**What you should do**
Look for the word "style" in the material below. Copy each line that has it.

**Working data**
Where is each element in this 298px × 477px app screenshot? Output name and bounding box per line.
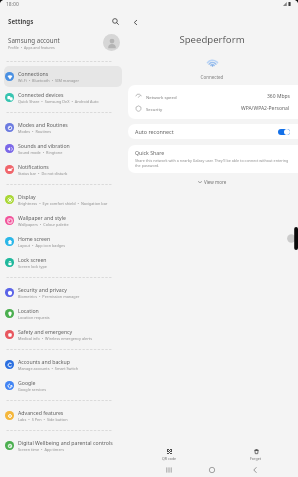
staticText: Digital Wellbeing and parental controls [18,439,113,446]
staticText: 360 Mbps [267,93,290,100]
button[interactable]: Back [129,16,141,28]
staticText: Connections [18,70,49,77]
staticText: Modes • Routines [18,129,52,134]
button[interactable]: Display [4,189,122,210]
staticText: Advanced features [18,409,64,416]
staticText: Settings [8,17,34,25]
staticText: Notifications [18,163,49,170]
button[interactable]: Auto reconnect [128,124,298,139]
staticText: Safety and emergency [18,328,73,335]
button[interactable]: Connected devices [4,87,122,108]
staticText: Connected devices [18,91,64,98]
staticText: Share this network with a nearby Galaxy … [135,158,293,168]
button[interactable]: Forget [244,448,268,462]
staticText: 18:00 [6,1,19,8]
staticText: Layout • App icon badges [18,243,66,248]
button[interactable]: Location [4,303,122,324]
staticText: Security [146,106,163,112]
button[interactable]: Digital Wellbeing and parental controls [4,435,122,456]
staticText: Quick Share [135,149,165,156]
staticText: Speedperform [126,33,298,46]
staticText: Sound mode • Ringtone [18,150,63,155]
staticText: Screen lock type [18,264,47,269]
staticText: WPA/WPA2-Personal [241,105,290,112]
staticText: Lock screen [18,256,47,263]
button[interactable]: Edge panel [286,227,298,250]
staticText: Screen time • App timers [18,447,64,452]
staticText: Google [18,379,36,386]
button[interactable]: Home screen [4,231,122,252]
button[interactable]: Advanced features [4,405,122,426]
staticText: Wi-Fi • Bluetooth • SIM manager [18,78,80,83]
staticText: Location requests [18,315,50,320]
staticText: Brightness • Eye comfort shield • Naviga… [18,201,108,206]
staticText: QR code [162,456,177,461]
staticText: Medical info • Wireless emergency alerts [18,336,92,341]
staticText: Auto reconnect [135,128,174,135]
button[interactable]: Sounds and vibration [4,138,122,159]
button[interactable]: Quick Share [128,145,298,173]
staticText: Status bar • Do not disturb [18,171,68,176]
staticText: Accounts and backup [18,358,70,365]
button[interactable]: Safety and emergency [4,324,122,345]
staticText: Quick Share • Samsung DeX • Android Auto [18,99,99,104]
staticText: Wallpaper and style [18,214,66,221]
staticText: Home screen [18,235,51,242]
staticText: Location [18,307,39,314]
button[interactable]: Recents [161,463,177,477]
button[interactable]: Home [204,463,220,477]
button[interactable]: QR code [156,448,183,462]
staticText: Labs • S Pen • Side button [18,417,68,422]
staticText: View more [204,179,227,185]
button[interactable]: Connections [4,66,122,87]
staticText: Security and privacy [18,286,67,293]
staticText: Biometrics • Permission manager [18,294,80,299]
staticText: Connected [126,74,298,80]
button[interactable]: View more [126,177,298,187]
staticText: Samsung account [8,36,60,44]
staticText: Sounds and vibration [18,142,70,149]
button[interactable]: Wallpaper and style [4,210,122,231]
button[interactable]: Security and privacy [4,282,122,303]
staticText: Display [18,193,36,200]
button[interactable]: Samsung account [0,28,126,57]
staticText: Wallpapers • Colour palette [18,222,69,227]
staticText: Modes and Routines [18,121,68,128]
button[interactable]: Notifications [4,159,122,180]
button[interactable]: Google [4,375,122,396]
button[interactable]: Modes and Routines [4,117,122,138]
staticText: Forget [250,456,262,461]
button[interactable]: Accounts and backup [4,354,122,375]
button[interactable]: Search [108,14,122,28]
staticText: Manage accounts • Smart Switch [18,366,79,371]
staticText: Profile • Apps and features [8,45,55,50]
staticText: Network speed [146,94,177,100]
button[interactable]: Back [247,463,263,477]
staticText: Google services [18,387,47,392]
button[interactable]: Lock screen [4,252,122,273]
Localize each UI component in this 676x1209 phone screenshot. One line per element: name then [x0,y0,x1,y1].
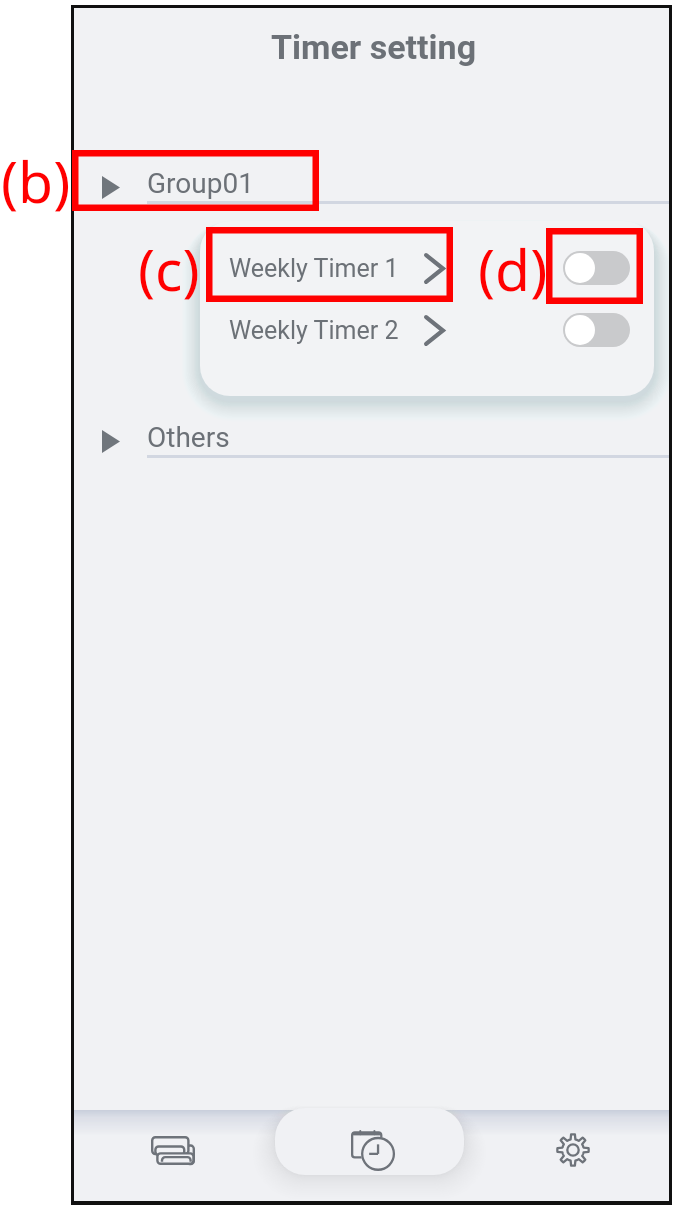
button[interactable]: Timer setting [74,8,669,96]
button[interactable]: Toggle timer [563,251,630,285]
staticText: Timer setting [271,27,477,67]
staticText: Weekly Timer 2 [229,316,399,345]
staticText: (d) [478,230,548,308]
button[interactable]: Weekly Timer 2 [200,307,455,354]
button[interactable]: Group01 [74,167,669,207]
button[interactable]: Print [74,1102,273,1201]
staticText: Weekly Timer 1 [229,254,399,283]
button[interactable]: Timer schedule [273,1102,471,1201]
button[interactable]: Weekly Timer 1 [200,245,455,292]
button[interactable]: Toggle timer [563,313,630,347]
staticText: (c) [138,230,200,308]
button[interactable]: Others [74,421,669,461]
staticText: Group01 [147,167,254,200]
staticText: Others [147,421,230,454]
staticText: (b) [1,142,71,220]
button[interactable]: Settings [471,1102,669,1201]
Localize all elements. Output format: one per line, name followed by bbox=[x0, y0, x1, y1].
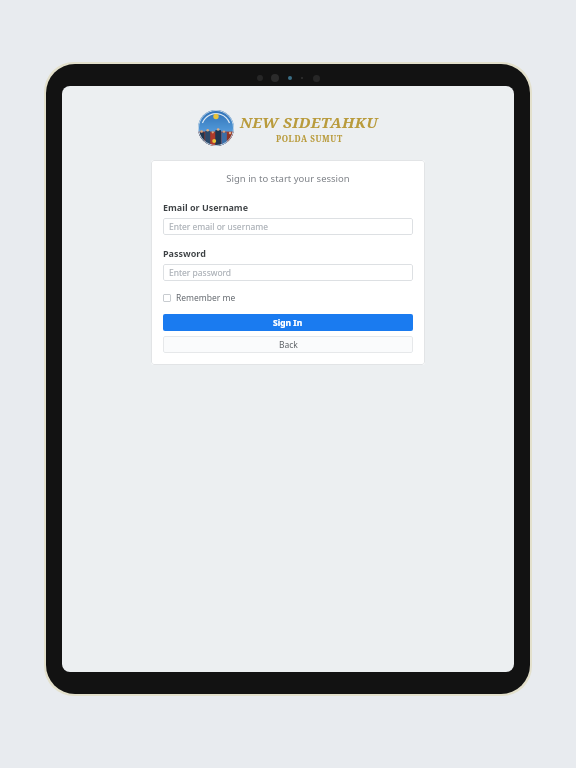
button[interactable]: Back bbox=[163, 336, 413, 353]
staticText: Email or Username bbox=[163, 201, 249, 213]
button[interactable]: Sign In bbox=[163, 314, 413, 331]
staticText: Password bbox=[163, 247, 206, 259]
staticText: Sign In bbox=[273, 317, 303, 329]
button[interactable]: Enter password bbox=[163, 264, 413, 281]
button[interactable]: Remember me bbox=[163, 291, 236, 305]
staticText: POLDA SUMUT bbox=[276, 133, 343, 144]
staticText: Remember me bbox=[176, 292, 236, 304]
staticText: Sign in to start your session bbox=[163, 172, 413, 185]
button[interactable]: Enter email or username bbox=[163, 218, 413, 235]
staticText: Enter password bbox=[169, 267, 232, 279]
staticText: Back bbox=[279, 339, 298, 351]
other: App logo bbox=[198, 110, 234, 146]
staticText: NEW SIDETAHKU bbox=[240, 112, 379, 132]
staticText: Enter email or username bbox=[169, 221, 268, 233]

**Solution to this task**
staticText: Wallpaper and style [18,214,66,221]
button[interactable]: Wallpaper and style [4,210,122,231]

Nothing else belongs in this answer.